The current state of RDF MassBank: {#fig:The current state of RDF MassBank}

This model is described in RDF in our Git at https://github.com/sneumann/SemanticMetabolomics/blob/master/ontology/mbco.ttl (Terse Triple Language, the turtle RDF syntax). It does not contain all possible information described in Massbank records, but the model itself is set up so that predicates, classes and literals can easily be added in case the record specification changes.

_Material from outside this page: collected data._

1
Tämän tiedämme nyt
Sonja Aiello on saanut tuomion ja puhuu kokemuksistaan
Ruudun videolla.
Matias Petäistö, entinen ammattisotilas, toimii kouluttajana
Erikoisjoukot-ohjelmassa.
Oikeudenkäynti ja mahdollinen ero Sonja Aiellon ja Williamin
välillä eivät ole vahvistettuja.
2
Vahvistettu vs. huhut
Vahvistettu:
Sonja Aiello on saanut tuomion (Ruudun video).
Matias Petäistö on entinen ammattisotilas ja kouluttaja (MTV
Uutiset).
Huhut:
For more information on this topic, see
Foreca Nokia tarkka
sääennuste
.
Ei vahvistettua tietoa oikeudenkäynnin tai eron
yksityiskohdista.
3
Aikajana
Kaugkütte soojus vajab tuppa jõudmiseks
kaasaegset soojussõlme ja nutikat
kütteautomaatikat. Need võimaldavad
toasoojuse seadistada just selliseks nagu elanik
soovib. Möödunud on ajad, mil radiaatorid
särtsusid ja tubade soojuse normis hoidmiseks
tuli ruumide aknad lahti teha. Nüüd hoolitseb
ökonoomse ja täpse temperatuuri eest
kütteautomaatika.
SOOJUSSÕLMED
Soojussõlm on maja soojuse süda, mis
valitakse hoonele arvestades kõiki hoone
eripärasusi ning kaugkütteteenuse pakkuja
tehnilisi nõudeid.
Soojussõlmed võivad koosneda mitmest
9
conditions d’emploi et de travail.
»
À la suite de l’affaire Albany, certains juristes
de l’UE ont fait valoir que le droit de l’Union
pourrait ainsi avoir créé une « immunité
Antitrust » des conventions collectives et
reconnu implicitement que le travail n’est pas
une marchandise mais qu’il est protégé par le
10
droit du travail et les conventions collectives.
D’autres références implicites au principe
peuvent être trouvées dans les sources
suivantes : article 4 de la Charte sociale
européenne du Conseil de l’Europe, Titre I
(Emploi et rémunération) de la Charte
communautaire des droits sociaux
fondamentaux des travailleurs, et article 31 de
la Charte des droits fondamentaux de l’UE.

In detail, this model consists of 5 classes and 17 predicates. Please note that the reference to "owl:class" is a reference to ChEBI. The classes are set up as a representation of the different segments that are contained in a massbank record according to the specification.

Every record itself is an instantiation of the class: mbco:record, as every record is a self-contained set of information. An example RDF-URL of a record is http://msbi.ipb-halle.de/rdf/ontologydata/record:EA029251, it is uniquely identifiable by its accession number.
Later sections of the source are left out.